Tarihler 4 Ağustos 2007 Cumartesi gününü gösterdiğinde sabah saat 08.45'de İstanbul Amerikan Hastanesinde, doğumhanede çalan Işın Karaca'nın 'Tutunamadım' şarkısı eşliğinde minik kızımıza kavuştuk... Bolca ağlayan ama gülümsemesi yüzünden hiç eksik olmayan, tombalak bir bebekdi... Zamanla büyüdü, emekledi, ilk kelimesi 'tarçın' oldu, ayağa kalktı, peşinden koşturdu, inadıyla hepimizi mahvetti (hala da ediyor), bazen sinirlendirdi ama çoğu zaman yüzümüzde gülümsemeyle ona bakmamızı sağladı ve işte büyüdü büyüdü büyüdü ve 4 yaşını da doldurdu... Artık kocaman bir kız o :)

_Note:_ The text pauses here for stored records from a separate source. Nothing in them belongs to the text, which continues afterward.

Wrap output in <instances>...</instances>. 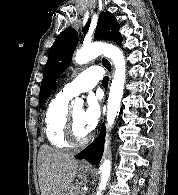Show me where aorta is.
Masks as SVG:
<instances>
[{"label": "aorta", "mask_w": 178, "mask_h": 195, "mask_svg": "<svg viewBox=\"0 0 178 195\" xmlns=\"http://www.w3.org/2000/svg\"><path fill=\"white\" fill-rule=\"evenodd\" d=\"M101 54L109 57L115 66V74L110 86L107 105V126L108 128H111L120 111V102L123 96L126 77V62L122 51L112 44L95 42L83 46L80 50H78L75 54L74 60L77 64L82 65L97 58ZM81 104L82 101L80 99H76L73 102L74 107L80 106ZM99 170L101 172V180L98 186L97 195H102L110 177V159L104 158Z\"/></svg>", "instance_id": "1"}]
</instances>
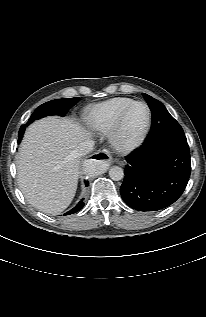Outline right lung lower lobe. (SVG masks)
<instances>
[{
  "instance_id": "1",
  "label": "right lung lower lobe",
  "mask_w": 206,
  "mask_h": 317,
  "mask_svg": "<svg viewBox=\"0 0 206 317\" xmlns=\"http://www.w3.org/2000/svg\"><path fill=\"white\" fill-rule=\"evenodd\" d=\"M18 143H20V140H18ZM86 185H88V182H86ZM84 205L85 204H84L83 200H81L72 210L67 212L65 215H70V214L78 212L79 210H81L84 207Z\"/></svg>"
}]
</instances>
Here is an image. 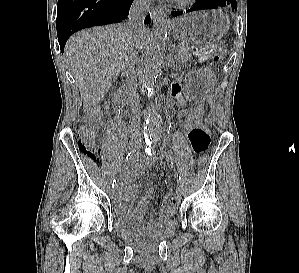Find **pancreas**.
Returning a JSON list of instances; mask_svg holds the SVG:
<instances>
[{
  "mask_svg": "<svg viewBox=\"0 0 299 273\" xmlns=\"http://www.w3.org/2000/svg\"><path fill=\"white\" fill-rule=\"evenodd\" d=\"M174 50L175 62L186 63L191 58V49L187 43H179Z\"/></svg>",
  "mask_w": 299,
  "mask_h": 273,
  "instance_id": "pancreas-1",
  "label": "pancreas"
}]
</instances>
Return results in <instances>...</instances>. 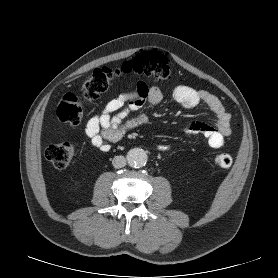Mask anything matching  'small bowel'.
Segmentation results:
<instances>
[{"label":"small bowel","instance_id":"obj_1","mask_svg":"<svg viewBox=\"0 0 278 278\" xmlns=\"http://www.w3.org/2000/svg\"><path fill=\"white\" fill-rule=\"evenodd\" d=\"M163 96L160 86H149L143 81L137 83L135 90L119 94L105 105L101 113L87 121L84 131L90 144L101 152H108L111 143L120 141L129 131L149 121L147 113L129 117L130 113L144 106L149 109L155 107L162 101ZM171 96L175 102L186 109L195 108L201 103L205 104L215 115L216 125L213 127L202 122H191L185 126V131L203 135L209 146L214 149L224 145L225 139L232 133L231 116L214 94L187 85H177L173 88ZM157 149L161 152H169L171 147L160 144Z\"/></svg>","mask_w":278,"mask_h":278}]
</instances>
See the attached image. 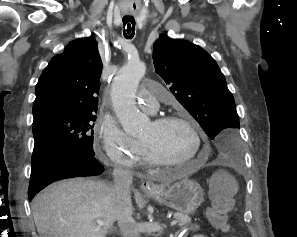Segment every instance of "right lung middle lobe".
<instances>
[{
  "instance_id": "obj_1",
  "label": "right lung middle lobe",
  "mask_w": 297,
  "mask_h": 237,
  "mask_svg": "<svg viewBox=\"0 0 297 237\" xmlns=\"http://www.w3.org/2000/svg\"><path fill=\"white\" fill-rule=\"evenodd\" d=\"M95 120V113H58L33 122L35 144L32 158L46 150L60 147H72L94 155Z\"/></svg>"
}]
</instances>
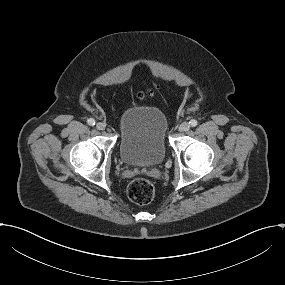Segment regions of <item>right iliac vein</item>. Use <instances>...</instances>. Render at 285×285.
<instances>
[{
    "label": "right iliac vein",
    "instance_id": "right-iliac-vein-1",
    "mask_svg": "<svg viewBox=\"0 0 285 285\" xmlns=\"http://www.w3.org/2000/svg\"><path fill=\"white\" fill-rule=\"evenodd\" d=\"M96 128L98 130H104L105 129V124L101 123V122H98V123H96Z\"/></svg>",
    "mask_w": 285,
    "mask_h": 285
}]
</instances>
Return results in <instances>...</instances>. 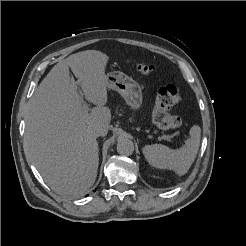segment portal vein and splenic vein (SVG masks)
<instances>
[{
  "label": "portal vein and splenic vein",
  "instance_id": "obj_1",
  "mask_svg": "<svg viewBox=\"0 0 246 246\" xmlns=\"http://www.w3.org/2000/svg\"><path fill=\"white\" fill-rule=\"evenodd\" d=\"M80 99H81V102H82V104H83V110H84L85 112H88L89 108H88L87 103L83 100L82 94H81V96H80ZM159 139L169 140L168 136H166V135H162L161 137H159Z\"/></svg>",
  "mask_w": 246,
  "mask_h": 246
}]
</instances>
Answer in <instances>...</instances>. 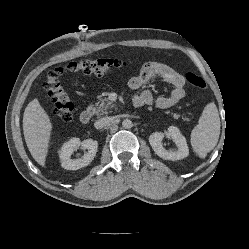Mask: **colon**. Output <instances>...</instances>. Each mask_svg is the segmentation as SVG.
<instances>
[{"instance_id": "colon-1", "label": "colon", "mask_w": 249, "mask_h": 249, "mask_svg": "<svg viewBox=\"0 0 249 249\" xmlns=\"http://www.w3.org/2000/svg\"><path fill=\"white\" fill-rule=\"evenodd\" d=\"M128 65L127 62L121 60L95 58L82 59L51 70L46 76L44 87L54 101L56 115L61 120L69 122L73 118L75 108L73 101L60 81L62 75L65 73L103 75L125 68ZM186 80L197 89L204 90L206 88L204 79L195 73H187Z\"/></svg>"}]
</instances>
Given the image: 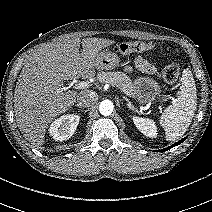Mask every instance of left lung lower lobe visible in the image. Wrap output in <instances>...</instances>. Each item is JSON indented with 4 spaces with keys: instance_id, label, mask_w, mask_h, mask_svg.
Wrapping results in <instances>:
<instances>
[{
    "instance_id": "0a47b994",
    "label": "left lung lower lobe",
    "mask_w": 212,
    "mask_h": 212,
    "mask_svg": "<svg viewBox=\"0 0 212 212\" xmlns=\"http://www.w3.org/2000/svg\"><path fill=\"white\" fill-rule=\"evenodd\" d=\"M186 138H187V137L183 138V139L180 140L179 142H177V143H175V144H173V145H171V146H169V147H167V148H165V149L157 150V152H164V151L170 150L172 147H175V146L181 144L182 142H184Z\"/></svg>"
}]
</instances>
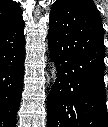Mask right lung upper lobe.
Wrapping results in <instances>:
<instances>
[{"label": "right lung upper lobe", "instance_id": "right-lung-upper-lobe-1", "mask_svg": "<svg viewBox=\"0 0 108 127\" xmlns=\"http://www.w3.org/2000/svg\"><path fill=\"white\" fill-rule=\"evenodd\" d=\"M22 19V10L12 0H0V25L13 23Z\"/></svg>", "mask_w": 108, "mask_h": 127}]
</instances>
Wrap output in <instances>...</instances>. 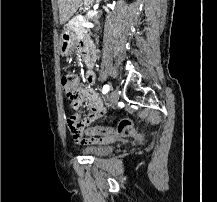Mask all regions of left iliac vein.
Listing matches in <instances>:
<instances>
[{
    "label": "left iliac vein",
    "mask_w": 217,
    "mask_h": 202,
    "mask_svg": "<svg viewBox=\"0 0 217 202\" xmlns=\"http://www.w3.org/2000/svg\"><path fill=\"white\" fill-rule=\"evenodd\" d=\"M110 100H111L113 106L119 101V93L117 90L111 91Z\"/></svg>",
    "instance_id": "left-iliac-vein-1"
}]
</instances>
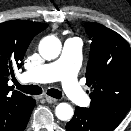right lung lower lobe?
<instances>
[{
	"mask_svg": "<svg viewBox=\"0 0 131 131\" xmlns=\"http://www.w3.org/2000/svg\"><path fill=\"white\" fill-rule=\"evenodd\" d=\"M35 105H36V102L34 99H32L31 104L29 105L28 110H27L22 122L20 123V125L16 129V131H23L26 128V125L29 121L31 112H32L33 108L35 107Z\"/></svg>",
	"mask_w": 131,
	"mask_h": 131,
	"instance_id": "98d812e1",
	"label": "right lung lower lobe"
}]
</instances>
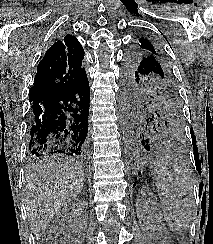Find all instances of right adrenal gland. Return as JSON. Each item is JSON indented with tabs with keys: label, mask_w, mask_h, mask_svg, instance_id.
I'll return each mask as SVG.
<instances>
[{
	"label": "right adrenal gland",
	"mask_w": 213,
	"mask_h": 244,
	"mask_svg": "<svg viewBox=\"0 0 213 244\" xmlns=\"http://www.w3.org/2000/svg\"><path fill=\"white\" fill-rule=\"evenodd\" d=\"M82 194H85L84 191H81Z\"/></svg>",
	"instance_id": "2a0ac1e0"
}]
</instances>
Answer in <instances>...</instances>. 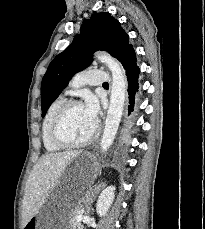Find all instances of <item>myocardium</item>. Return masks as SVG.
Here are the masks:
<instances>
[{"label": "myocardium", "instance_id": "obj_1", "mask_svg": "<svg viewBox=\"0 0 205 229\" xmlns=\"http://www.w3.org/2000/svg\"><path fill=\"white\" fill-rule=\"evenodd\" d=\"M80 105H82V103L78 100L65 101L60 106V108L57 110L53 118L51 129H50V137H51V140L56 145L60 146L61 148H77V147L86 146L89 143H91L99 134L100 125H99V122L96 121L93 132L87 138L81 141H68V140L63 139L60 136V127H61L62 121L66 113L68 112L70 108L75 107V106H80Z\"/></svg>", "mask_w": 205, "mask_h": 229}]
</instances>
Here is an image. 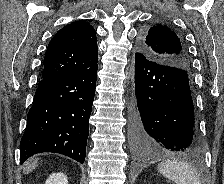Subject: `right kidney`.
Wrapping results in <instances>:
<instances>
[{
	"instance_id": "right-kidney-1",
	"label": "right kidney",
	"mask_w": 224,
	"mask_h": 184,
	"mask_svg": "<svg viewBox=\"0 0 224 184\" xmlns=\"http://www.w3.org/2000/svg\"><path fill=\"white\" fill-rule=\"evenodd\" d=\"M45 184H68V180L64 173H52Z\"/></svg>"
}]
</instances>
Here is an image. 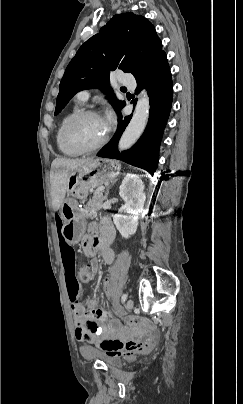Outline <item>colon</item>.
Returning a JSON list of instances; mask_svg holds the SVG:
<instances>
[{
	"label": "colon",
	"instance_id": "5ec220e1",
	"mask_svg": "<svg viewBox=\"0 0 243 404\" xmlns=\"http://www.w3.org/2000/svg\"><path fill=\"white\" fill-rule=\"evenodd\" d=\"M95 273L90 263L83 262L79 266L78 279L82 283H89L94 279ZM104 293L107 296L112 294V286L109 279L105 280ZM72 298L77 301L79 298L78 293H74ZM99 347L110 352L125 355H134L149 351L155 344V339L151 334H144L142 337L132 339L129 341H122L118 338L107 337L97 342Z\"/></svg>",
	"mask_w": 243,
	"mask_h": 404
}]
</instances>
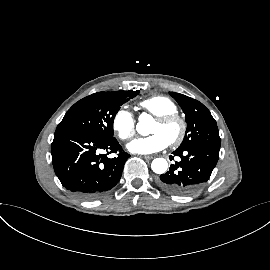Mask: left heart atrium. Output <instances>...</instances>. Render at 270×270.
<instances>
[{"label":"left heart atrium","instance_id":"left-heart-atrium-1","mask_svg":"<svg viewBox=\"0 0 270 270\" xmlns=\"http://www.w3.org/2000/svg\"><path fill=\"white\" fill-rule=\"evenodd\" d=\"M169 142L161 134L139 137L128 143L127 148L136 154H152L164 150Z\"/></svg>","mask_w":270,"mask_h":270}]
</instances>
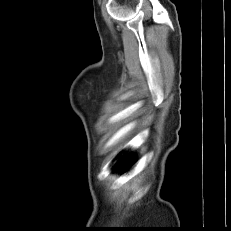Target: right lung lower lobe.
Here are the masks:
<instances>
[{"label":"right lung lower lobe","mask_w":231,"mask_h":231,"mask_svg":"<svg viewBox=\"0 0 231 231\" xmlns=\"http://www.w3.org/2000/svg\"><path fill=\"white\" fill-rule=\"evenodd\" d=\"M128 158H129V156H125V157L121 158V159L118 161V163H117V165H116V168H119V167L122 166L125 162H127Z\"/></svg>","instance_id":"98d812e1"}]
</instances>
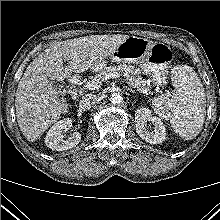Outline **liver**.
<instances>
[{"label":"liver","mask_w":220,"mask_h":220,"mask_svg":"<svg viewBox=\"0 0 220 220\" xmlns=\"http://www.w3.org/2000/svg\"><path fill=\"white\" fill-rule=\"evenodd\" d=\"M128 37L120 34L92 35L59 41L33 59L15 93L18 126L29 142L39 139L71 107L52 81H64L72 72L92 69L96 62L108 58ZM63 61H67L68 66H64Z\"/></svg>","instance_id":"1"}]
</instances>
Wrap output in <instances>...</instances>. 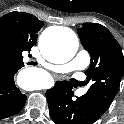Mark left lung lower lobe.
<instances>
[{
	"label": "left lung lower lobe",
	"mask_w": 124,
	"mask_h": 124,
	"mask_svg": "<svg viewBox=\"0 0 124 124\" xmlns=\"http://www.w3.org/2000/svg\"><path fill=\"white\" fill-rule=\"evenodd\" d=\"M72 97V86L68 81L57 82L47 90L49 114L56 124H93L98 120L83 96Z\"/></svg>",
	"instance_id": "obj_1"
}]
</instances>
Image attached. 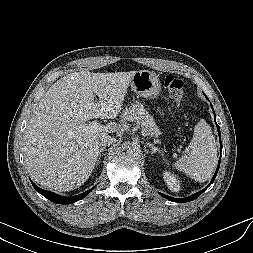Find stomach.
I'll use <instances>...</instances> for the list:
<instances>
[{"label": "stomach", "mask_w": 253, "mask_h": 253, "mask_svg": "<svg viewBox=\"0 0 253 253\" xmlns=\"http://www.w3.org/2000/svg\"><path fill=\"white\" fill-rule=\"evenodd\" d=\"M129 85L132 91L143 98L155 99L161 92V83L158 76L148 70L136 71Z\"/></svg>", "instance_id": "1"}]
</instances>
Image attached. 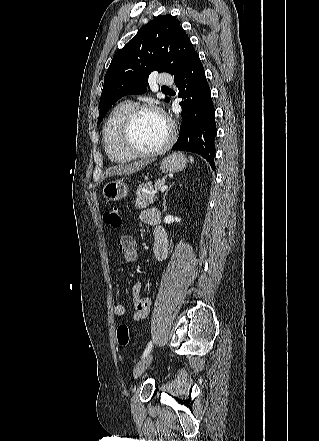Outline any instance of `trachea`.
I'll use <instances>...</instances> for the list:
<instances>
[{
    "instance_id": "3493384b",
    "label": "trachea",
    "mask_w": 319,
    "mask_h": 441,
    "mask_svg": "<svg viewBox=\"0 0 319 441\" xmlns=\"http://www.w3.org/2000/svg\"><path fill=\"white\" fill-rule=\"evenodd\" d=\"M162 89H168V87H165V86H164V87H162Z\"/></svg>"
}]
</instances>
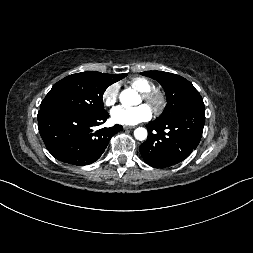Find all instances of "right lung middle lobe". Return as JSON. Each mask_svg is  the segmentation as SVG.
<instances>
[{"label": "right lung middle lobe", "instance_id": "dd1d6c3e", "mask_svg": "<svg viewBox=\"0 0 253 253\" xmlns=\"http://www.w3.org/2000/svg\"><path fill=\"white\" fill-rule=\"evenodd\" d=\"M126 75L124 74V77ZM118 80L109 74L94 71L69 75L52 87L41 102L40 110H62L99 115L105 112L102 101L104 91Z\"/></svg>", "mask_w": 253, "mask_h": 253}]
</instances>
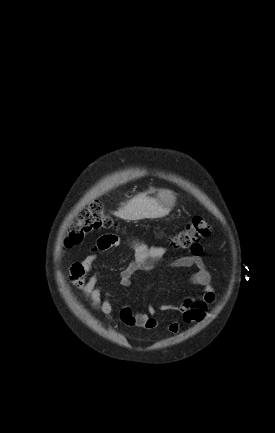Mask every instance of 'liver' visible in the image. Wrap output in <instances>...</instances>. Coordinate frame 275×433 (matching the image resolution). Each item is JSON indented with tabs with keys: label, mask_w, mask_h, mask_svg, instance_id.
Here are the masks:
<instances>
[{
	"label": "liver",
	"mask_w": 275,
	"mask_h": 433,
	"mask_svg": "<svg viewBox=\"0 0 275 433\" xmlns=\"http://www.w3.org/2000/svg\"><path fill=\"white\" fill-rule=\"evenodd\" d=\"M169 210L163 209L157 198L150 197L146 193L138 194L121 207L114 215L124 220H140L144 218L163 217Z\"/></svg>",
	"instance_id": "1"
}]
</instances>
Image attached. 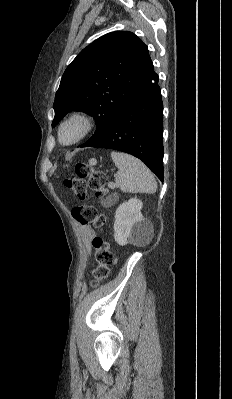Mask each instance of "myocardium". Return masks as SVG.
Returning <instances> with one entry per match:
<instances>
[{
	"instance_id": "1",
	"label": "myocardium",
	"mask_w": 232,
	"mask_h": 399,
	"mask_svg": "<svg viewBox=\"0 0 232 399\" xmlns=\"http://www.w3.org/2000/svg\"><path fill=\"white\" fill-rule=\"evenodd\" d=\"M73 121H80L83 125L82 131L80 134L70 142H64L62 140L61 134L63 128L73 122ZM94 128V117L92 113L84 109H77L71 112L59 125L58 128V138L60 142L64 145H73L84 139Z\"/></svg>"
}]
</instances>
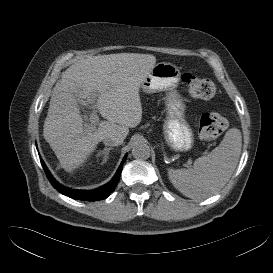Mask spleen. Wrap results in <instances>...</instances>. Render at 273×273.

Bu seneki doğumgününde de pasta annenin ellerinden çıkmaydı... İlk doğumgünü hariç de hep öyle oldu aslında.. İlk doğumgünümüzü İstanbulda anneannenin evinde kutlamıştık. O zaman çok güzel bir pastamız vardı. İkinci yaş günümüzü Datçada kutlamıştık bu seferki gibi, üçüncü yaşımıza ise Moskovada girmiştik.. Bu üç seferinde de hep "anne pastası" yemiştik...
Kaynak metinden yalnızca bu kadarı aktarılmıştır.